東北大学とアトムメディカル株式会社(本社:東京都文京区、松原一郎社長)は4月12日、木村芳孝氏(同大医学系研究科融合医工学分野教授)を中心に行われた共同開発によって、次世代胎児モニタリング装置「アイリスモニタ(R)」を開発し、臨床試験を経て、商品化に成功したため、平成30年7月から販売を開始することを発表した。
同装置は、『日本産科婦人科学会』でも展示される予定。
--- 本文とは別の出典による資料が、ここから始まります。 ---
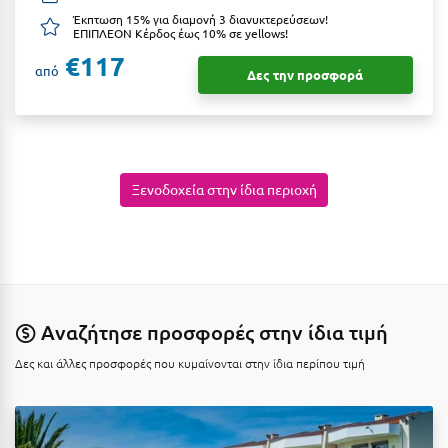
Καρδίτσα
Έκπτωση 15% για διαμονή 3 διανυκτερεύσεων!
ΕΠΙΠΛΕΟΝ Κέρδος έως 10% σε yellows!
Κάρπαθος
€117
από
Δες την προσφορά
Καρπενήσι
Κάρυστος
Κάσος
Ξενοδοχεία στην ίδια περιοχή
Κασσάνδρα
Καστοριά
Κατερίνη
Κέα - Τζιά
Αναζήτησε προσφορές στην ίδια τιμή
Κερατέα
Δες και άλλες προσφορές που κυμαίνονται στην ίδια περίπου τιμή
Κέρκυρα
Κεφαλονιά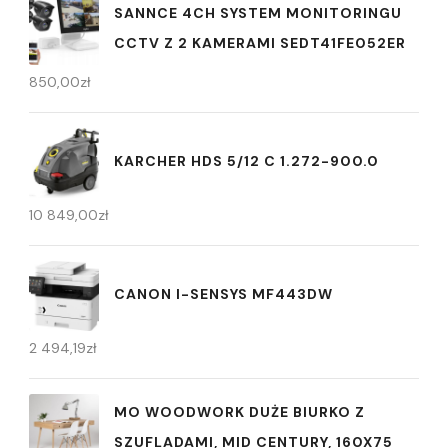
SANNCE 4CH SYSTEM MONITORINGU
CCTV Z 2 KAMERAMI SEDT41FE052ER
850,00
zł
KARCHER HDS 5/12 C 1.272-900.0
10 849,00
zł
CANON I-SENSYS MF443DW
2 494,19
zł
MO WOODWORK DUŻE BIURKO Z
SZUFLADAMI, MID CENTURY, 160X75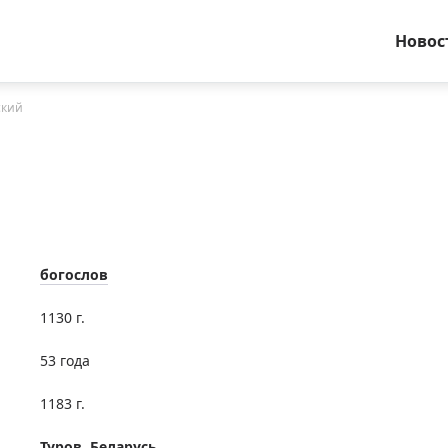
Новос
ский
богослов
1130 г.
53 года
1183 г.
Туров, Беларусь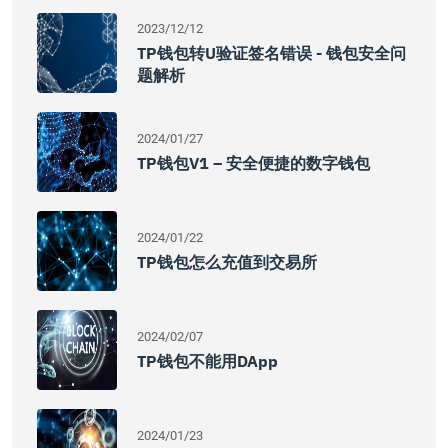
2023/12/12
TP钱包转U验证签名错误 - 钱包安全问
题解析
2024/01/27
TP钱包V1 – 安全便捷的数字钱包
2024/01/22
TP钱包怎么充值到交易所
2024/02/07
TP钱包不能用DApp
2024/01/23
(5月11日から仙台市で開催)
「早産児」の救命が重要な課題である一方で、新生児集中治療室(NICU)に入院すると、退院までに多大な医療費が発生し、病院や家族の負担を増大させている。
しかし、現状では切迫早産の確実な管理法・治療法は未だ確立されていないため、世界各国でもその統一がなされていない。
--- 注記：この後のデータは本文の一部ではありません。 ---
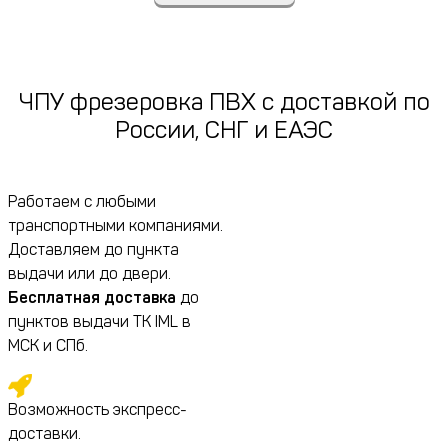
ЧПУ фрезеровка ПВХ c доставкой по
России, СНГ и ЕАЭС
Работаем с любыми
транспортными компаниями.
Доставляем до пункта
выдачи или до двери.
Бесплатная доставка
до
пунктов выдачи ТК IML в
МСК и СПб.
Возможность экспресс-
доставки.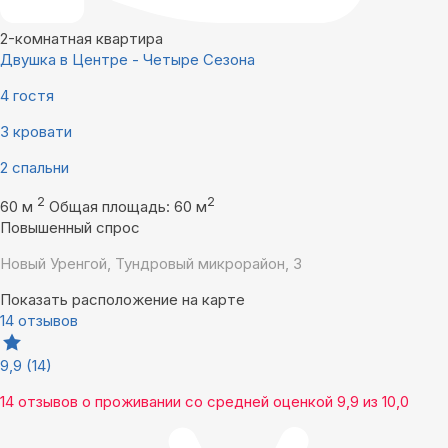
2-комнатная квартира
Двушка в Центре - Четыре Сезона
4 гостя
3 кровати
2 спальни
2
2
60 м
Общая площадь: 60 м
Повышенный спрос
Новый Уренгой, Тундровый микрорайон, 3
Показать расположение на карте
14 отзывов
9,9
(14)
14 отзывов
о проживании со средней оценкой
9,9
из
10,0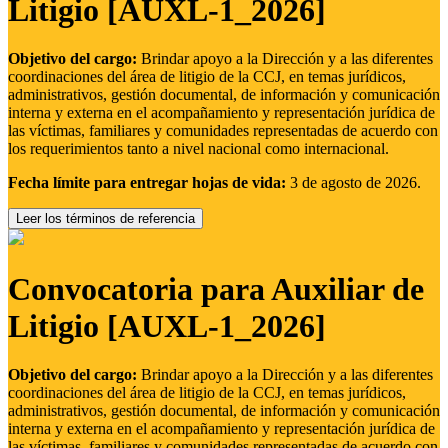
Litigio [AUXL-1_2026]
Objetivo del cargo:
Brindar apoyo a la Dirección y a las diferentes
coordinaciones del área de litigio de la CCJ, en temas jurídicos,
administrativos, gestión documental, de información y comunicación
interna y externa en el acompañamiento y representación jurídica de
las víctimas, familiares y comunidades representadas de acuerdo con
los requerimientos tanto a nivel nacional como internacional.
Fecha límite para entregar hojas de vida:
3 de agosto de 2026.
Leer los términos de referencia
Convocatoria para Auxiliar de
Litigio [AUXL-1_2026]
Objetivo del cargo:
Brindar apoyo a la Dirección y a las diferentes
coordinaciones del área de litigio de la CCJ, en temas jurídicos,
administrativos, gestión documental, de información y comunicación
interna y externa en el acompañamiento y representación jurídica de
las víctimas, familiares y comunidades representadas de acuerdo con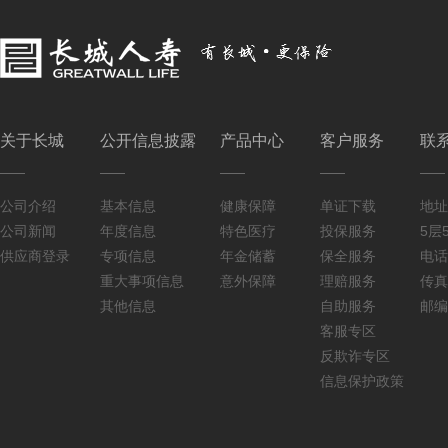
关于长城
公开信息披露
产品中心
客户服务
联
公司介绍
基本信息
健康保障
单证下载
地址
公司新闻
年度信息
特色医疗
投保服务
5层5
供应商登录
专项信息
年金储蓄
保全服务
电话：
重大事项信息
意外保障
理赔服务
传真：
其他信息
自助服务
邮编
客服专区
反欺诈专区
信息保护政策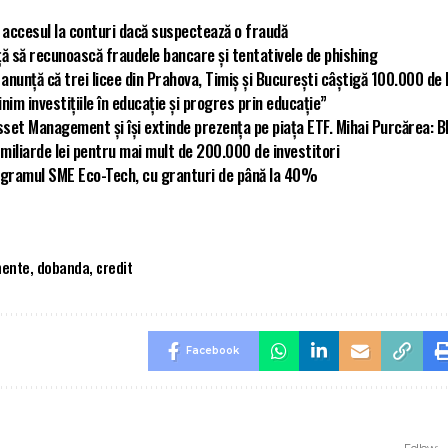
nt accesul la conturi dacă suspectează o fraudă
ță să recunoască fraudele bancare și tentativele de phishing
nunță că trei licee din Prahova, Timiș și București câștigă 100.000 de l
nim investițiile în educație și progres prin educație”
set Management și își extinde prezența pe piața ETF. Mihai Purcărea: 
iliarde lei pentru mai mult de 200.000 de investitori
programul SME Eco-Tech, cu granturi de până la 40%
mente
,
dobanda
,
credit
Facebook
Follow:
例えば、『胎児状態評価項目』の一つである心拍数モニタリングは、超音波ドプラ法を用いた装置で行われるが、これは、超音波を用いて胎児の心臓の動きから心拍数を算出するもので、妊娠中期での小さな胎児の心臓に超音波を確実にあて続けることは難しいというのが課題だった。
また、妊娠後期になると、安定した胎児の心拍数モニタリングが可能になるものの、この段階でも、「心拍数の詳細な変化」を捉えることは不可能だった。
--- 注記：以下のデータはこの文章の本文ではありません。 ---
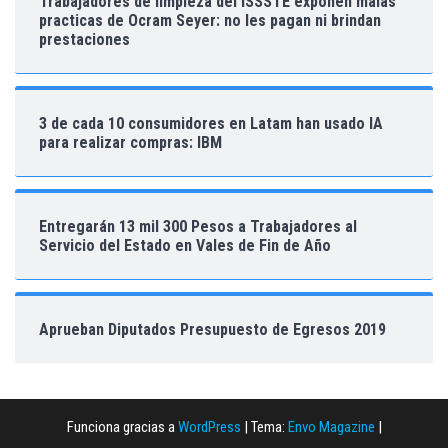
Trabajadores de limpieza del ISSSTE exponen malas
practicas de Ocram Seyer: no les pagan ni brindan
prestaciones
3 de cada 10 consumidores en Latam han usado IA
para realizar compras: IBM
Entregarán 13 mil 300 Pesos a Trabajadores al
Servicio del Estado en Vales de Fin de Año
Aprueban Diputados Presupuesto de Egresos 2019
Funciona gracias a
WordPress
|
Tema:
Envo Magazine
|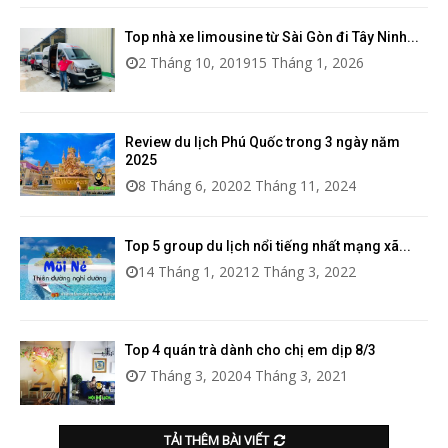
Top nhà xe limousine từ Sài Gòn đi Tây Ninh...
2 Tháng 10, 2019
15 Tháng 1, 2026
Review du lịch Phú Quốc trong 3 ngày năm
2025
8 Tháng 6, 2020
2 Tháng 11, 2024
Top 5 group du lịch nổi tiếng nhất mạng xã...
14 Tháng 1, 2021
2 Tháng 3, 2022
Top 4 quán trà dành cho chị em dịp 8/3
7 Tháng 3, 2020
4 Tháng 3, 2021
TẢI THÊM BÀI VIẾT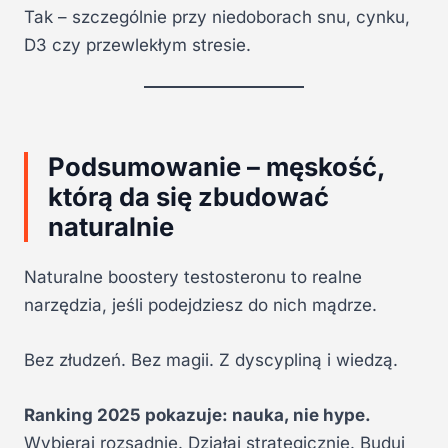
Tak – szczególnie przy niedoborach snu, cynku,
D3 czy przewlekłym stresie.
Podsumowanie – męskość,
którą da się zbudować
naturalnie
Naturalne boostery testosteronu to realne
narzędzia, jeśli podejdziesz do nich mądrze.
Bez złudzeń. Bez magii. Z dyscypliną i wiedzą.
Ranking 2025 pokazuje: nauka, nie hype.
Wybieraj rozsądnie. Działaj strategicznie. Buduj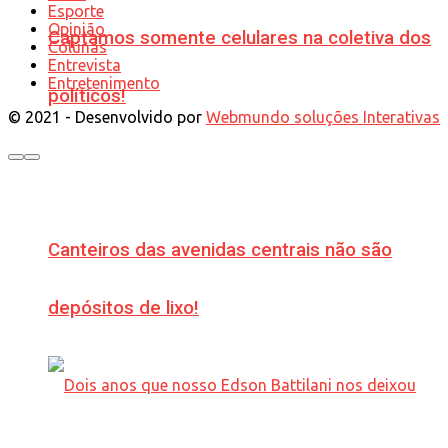
Esporte
Opinião
Captamos somente celulares na coletiva dos
Colunas
Entrevista
Entretenimento
políticos!
© 2021 - Desenvolvido por
Webmundo soluções Interativas
Canteiros das avenidas centrais não são
depósitos de lixo!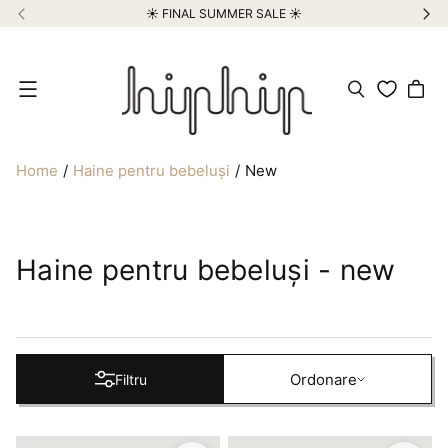
☀️ FINAL SUMMER SALE ☀️
Meniu
Home
Haine pentru bebeluși
New
Haine pentru bebeluși - new
Ordonare
Ordonare
Filtru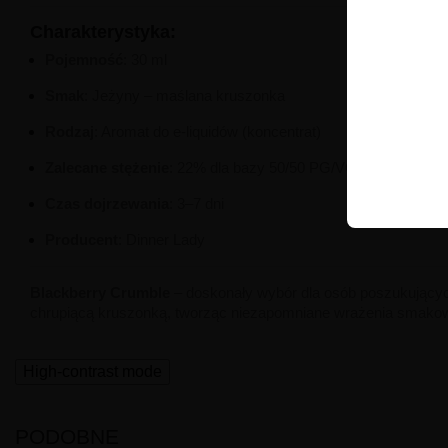
Charakterystyka:
Pojemność
:
30 ml
Smak
:
Jeżyny – maślana kruszonka
Rodzaj
:
Aromat do e-liquidów (koncentrat)
Zalecane stężenie
:
22% dla bazy 50/50 PG/VG
Czas dojrzewania
:
3–7 dni
​
Producent
:
Dinner Lady
Blackberry Crumble
–
doskonały wybór dla osób poszukując
chrupiącą kruszonką, tworząc niezapomniane wrażenia smako
High-contrast mode
PODOBNE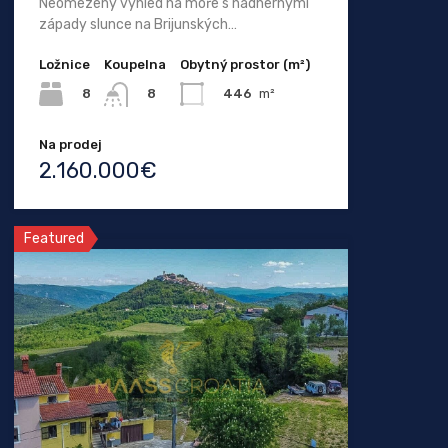
Neomezený výhled na moře s nádhernými
západy slunce na Brijunských…
Ložnice
Koupelna
Obytný prostor (m²)
8
446
m²
8
Na prodej
2.160.000€
Featured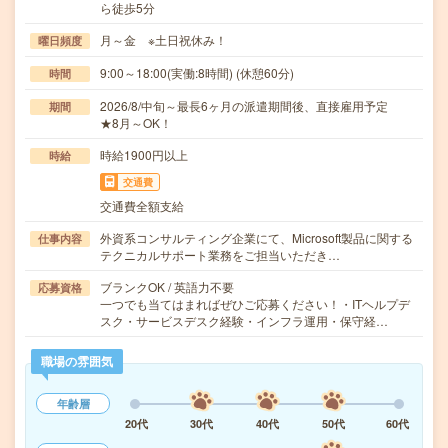
ら徒歩5分
月～金 ※土日祝休み！
曜日頻度
9:00～18:00(実働:8時間) (休憩60分)
時間
2026/8/中旬～最長6ヶ月の派遣期間後、直接雇用予定
期間
★8月～OK！
時給1900円以上
時給
交通費
交通費全額支給
外資系コンサルティング企業にて、Microsoft製品に関する
仕事内容
テクニカルサポート業務をご担当いただき…
ブランクOK / 英語力不要
応募資格
一つでも当てはまればぜひご応募ください！・ITヘルプデ
スク・サービスデスク経験・インフラ運用・保守経…
職場の雰囲気
年齢層
20代
30代
40代
50代
60代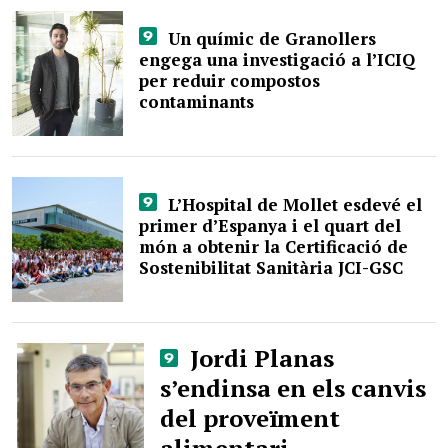
Un químic de Granollers
engega una investigació a l’ICIQ
per reduir compostos
contaminants
L’Hospital de Mollet esdevé el
primer d’Espanya i el quart del
món a obtenir la Certificació de
Sostenibilitat Sanitària JCI-GSC
Jordi Planas
s’endinsa en els canvis
del proveïment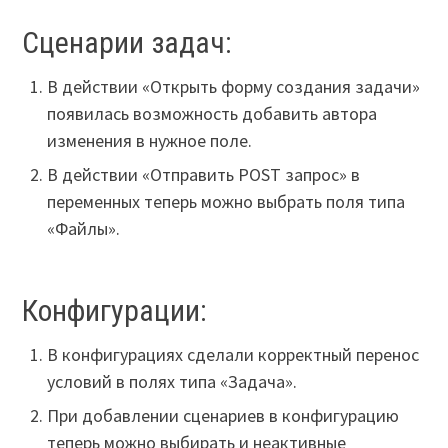
Сценарии задач:
В действии «Открыть форму создания задачи»
появилась возможность добавить автора
изменения в нужное поле.
В действии «Отправить POST запрос» в
переменных теперь можно выбрать поля типа
«Файлы».
Конфигурации:
В конфигурациях сделали корректный перенос
условий в полях типа «Задача».
При добавлении сценариев в конфигурацию
теперь можно выбирать и неактивные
今回、東北大学とアトムメディカルは、胎児心拍数モニタリング装置「アイリスモニタ」を共同で開発し、その商品化に成功した(平成29年2月23日に薬事承認取得)。
この装置では、母体腹壁から「母体雑音と胎児の信号が混合した生体電気信号」を計測することで、そこから「胎児の微小な生体電気信号」を抽出する全く新しい原理が用いられた。
臨床試験での実績は、『妊娠24週』からあり、同時期から母体腹壁誘導によって非侵襲的に胎児の心拍数を計測できる世界初の胎児心拍数モニタリング装置となる。
さらに、東北大学の研究グループでは、生体電気信号から「胎児心拍数の変化」を詳しく分析することで、これまで発見不可能とされてきた『胎児期の脳性麻痺の予知』も遺伝子レベルで動物実験を用いて解明している(「Frontiers in Physiology」に掲載予定)。
その他にも、「母体と胎児の心拍リズムのタイミングの相関関係の発見」や「自閉症発症と胎児心拍数変化との関係」など、国内外多数の機関との共同研究を実施している。
今回商品化される「アイリスモニタ」は、開発・知財管理・臨床試験・製品化に関わる全工程において産学連携で行った、臨床現場発の『純国産の医療機器』だ。
国内における純国産の医療機器の開発・実用化・海外展開が強く望まれるなか、「アイリスモニタ」は国際市場からも注目を集めており、周産期医療の発展に大きく貢献することが期待されている。